HOME OPINI DIDAKTIKA

  • Minggu, 26 Mei 2024

Diantara Egoisme Penonton Dan Omong Kosong Visi Kebudayaan Pada Seni Pertunjukan

Peserta diskusi seni yang berlangsung pada hari Sabtu, 25 Mei 2024, di Gallery Taman Budaya Prop. Sumatera Barat. Foto yeka.
Peserta diskusi seni yang berlangsung pada hari Sabtu, 25 Mei 2024, di Gallery Taman Budaya Prop. Sumatera Barat. Foto yeka.

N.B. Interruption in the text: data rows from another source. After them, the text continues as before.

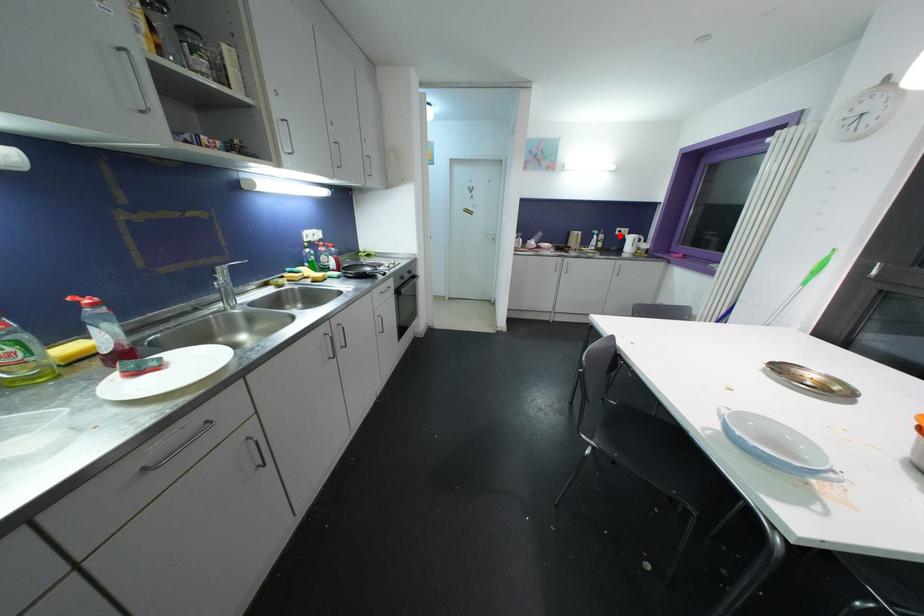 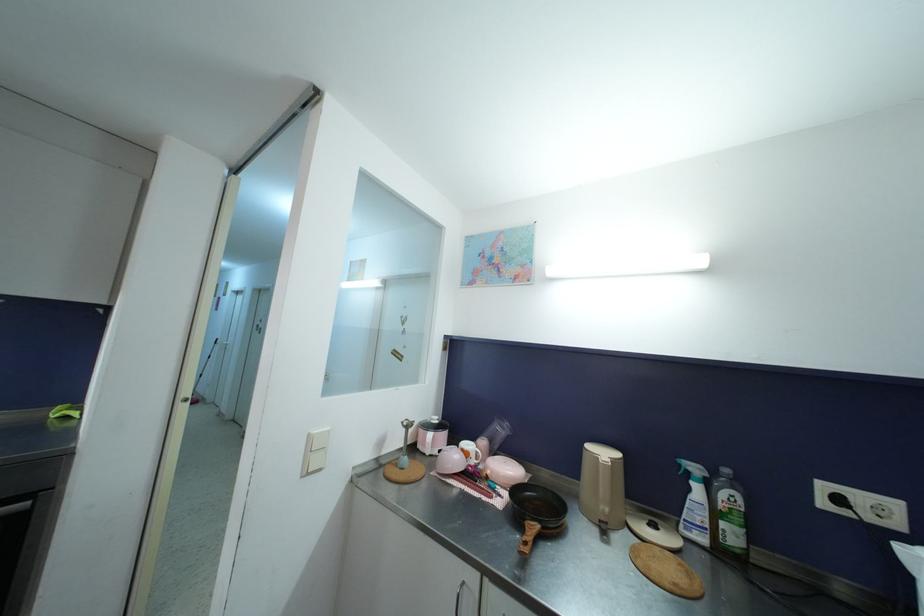 Question: I am providing you with two images of the same scene from different viewpoints. A red point is shown in image1. For the corresponding object point in image2, is it positioned nearer or farther from the camera?

Choices:
 (A) Nearer
 (B) Farther

Answer: (B) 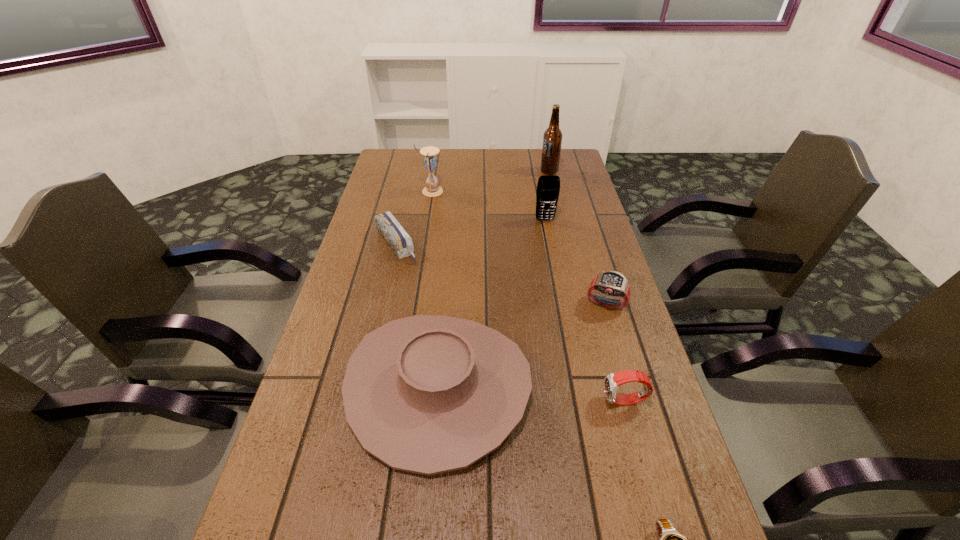 Find the location of `object that is positioned at the far edge`. object that is positioned at the far edge is located at coordinates (552, 139).

Locate an element on the screen. This screenshot has width=960, height=540. hourglass that is at the left edge is located at coordinates (430, 161).

This screenshot has width=960, height=540. Identify the location of cowboy hat at the left edge. (427, 394).

This screenshot has width=960, height=540. I want to click on pencil box at the left edge, so click(x=401, y=243).

Identify the location of beer bottle positioned at the right edge. The image size is (960, 540). (552, 139).

Identify the location of cellular telephone at the right edge. This screenshot has width=960, height=540. (548, 188).

Identify the location of object present at the far right corner. (552, 139).

Locate an element on the screen. vacant space at the far edge of the desktop is located at coordinates (519, 172).

I want to click on vacant space at the left edge, so click(403, 219).

Locate an element on the screen. This screenshot has width=960, height=540. vacant region at the right edge of the desktop is located at coordinates (566, 190). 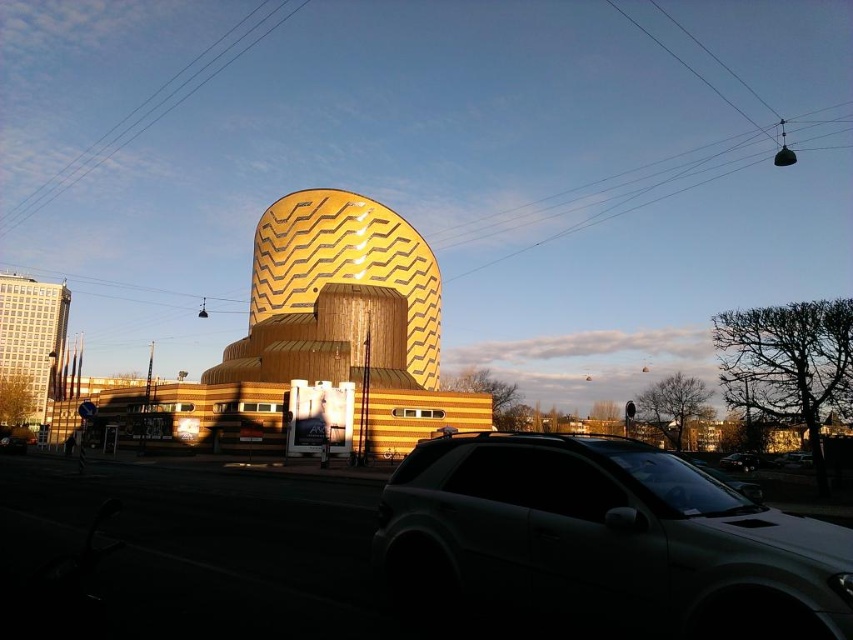 Consider the image. You are a photographer standing in front of the architectural structure. You want to capture a photo where both the gold textured dome at center and the satin silver suv at center are visible. Which object should you focus on first to ensure both are in frame?

The gold textured dome at center is taller than the satin silver suv at center, so you should focus on the gold textured dome at center first to ensure both are in frame.

You are standing at the entrance of the building and want to park your matte black suv at lower right. Based on the coordinates provided, where should you position yourself to ensure the suv is correctly placed?

The matte black suv at lower right should be positioned at coordinates point (602, 541) to ensure correct placement.

You are standing in front of the building and want to take a photo of the gold textured dome at center without the matte black suv at lower right blocking it. Which direction should you move to ensure the suv is out of the frame?

Move away from the matte black suv at lower right and towards the building. Since the matte black suv at lower right is closer to the viewer than the gold textured dome at center, moving closer to the building would reduce the suv appearing in the foreground, potentially allowing the dome to be centered without obstruction. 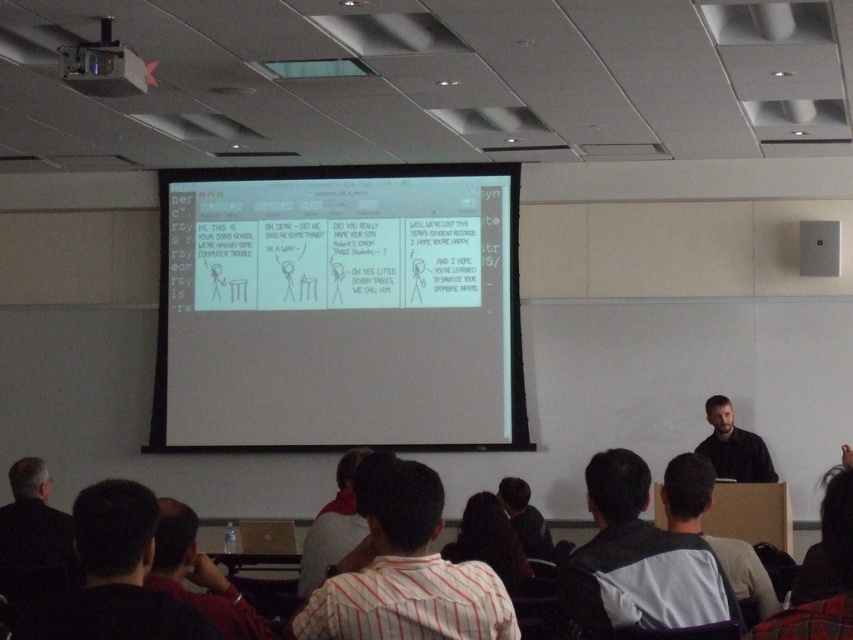 In the scene shown: Can you confirm if dark brown hair at lower left is positioned to the left of dark brown shirt at lower left?

Indeed, dark brown hair at lower left is positioned on the left side of dark brown shirt at lower left.

Is dark brown hair at lower left above dark brown shirt at lower left?

Correct, dark brown hair at lower left is located above dark brown shirt at lower left.

What do you see at coordinates (117, 573) in the screenshot? I see `dark brown hair at lower left` at bounding box center [117, 573].

This screenshot has width=853, height=640. In order to click on dark brown hair at lower left in this screenshot , I will do (x=117, y=573).

Can you confirm if gray striped shirt at lower right is shorter than black matte shirt at center?

Yes.

Identify the location of gray striped shirt at lower right. coord(712,536).

Is point (740, 589) positioned before point (708, 442)?

Yes, it is.

You are a GUI agent. You are given a task and a screenshot of the screen. Output one action in this format:
    pyautogui.click(x=<x>, y=<y>)
    Task: Click on the gray striped shirt at lower right
    Image resolution: width=853 pixels, height=640 pixels.
    Given the screenshot: What is the action you would take?
    pyautogui.click(x=712, y=536)

Can you confirm if white striped shirt at center is positioned above white shirt at center?

Indeed, white striped shirt at center is positioned over white shirt at center.

The height and width of the screenshot is (640, 853). Describe the element at coordinates (405, 573) in the screenshot. I see `white striped shirt at center` at that location.

Image resolution: width=853 pixels, height=640 pixels. In order to click on white striped shirt at center in this screenshot , I will do `click(405, 573)`. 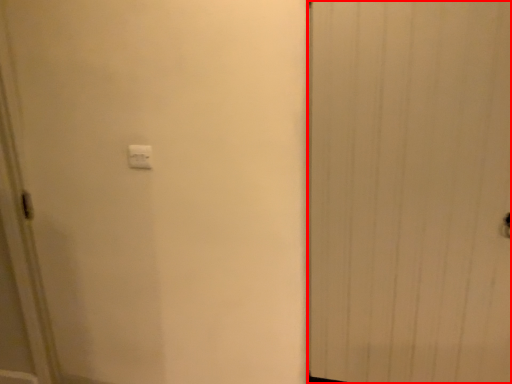 Question: From the image's perspective, where is door (annotated by the red box) located relative to light switch?

Choices:
 (A) below
 (B) above

Answer: (A) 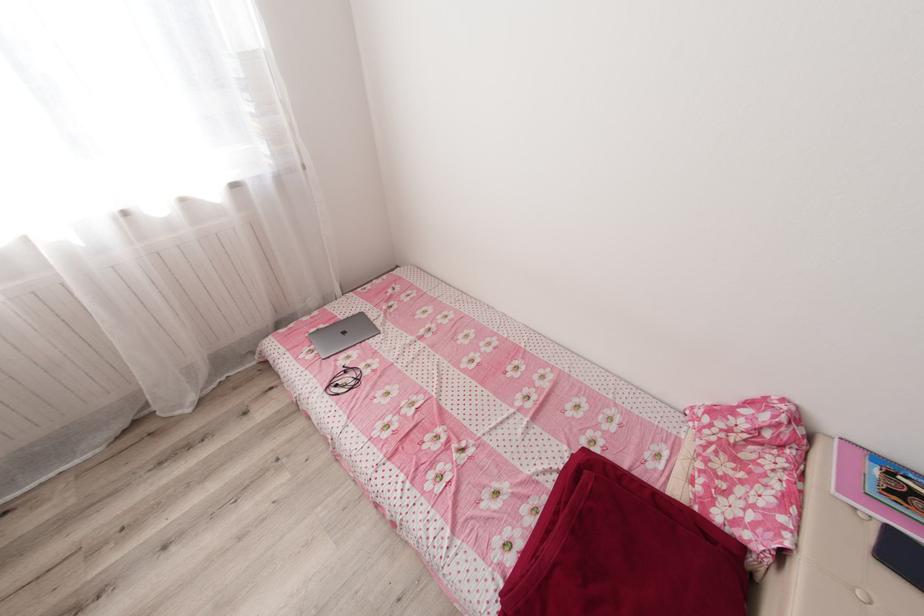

Diantara Egoisme Penonton dan Omong Kosong Visi Kebudayaan pada Seni Pertunjukan

Oleh Yeyen Kiram Yeka
 

 

Seni pertunjukan merupakan bahagian dari aktivitas aksi kesenian, yang menampilkan ketrampilan dalam berkesenian. Dan agar ketrampilan tersebut utuh saat ditampilkan pada medium panggung, maka diperlukanlah pelbagai kelengkapan pendukung, seperti kostum, tata artistik, make-up, panggung, dan lainya. Berbeda halnya dengan pertunjukan seni. Dua pengertian ini, sering menjadi persoalan yang tumpang tindih dan terkadang salah, maupun tidak tepat dalam memahami. Sehingga akhirnya menjadi kerancuan dan persoalan tersendiri bagi tumbuh kembang eksistensi kesenian, di Sumatera Barat.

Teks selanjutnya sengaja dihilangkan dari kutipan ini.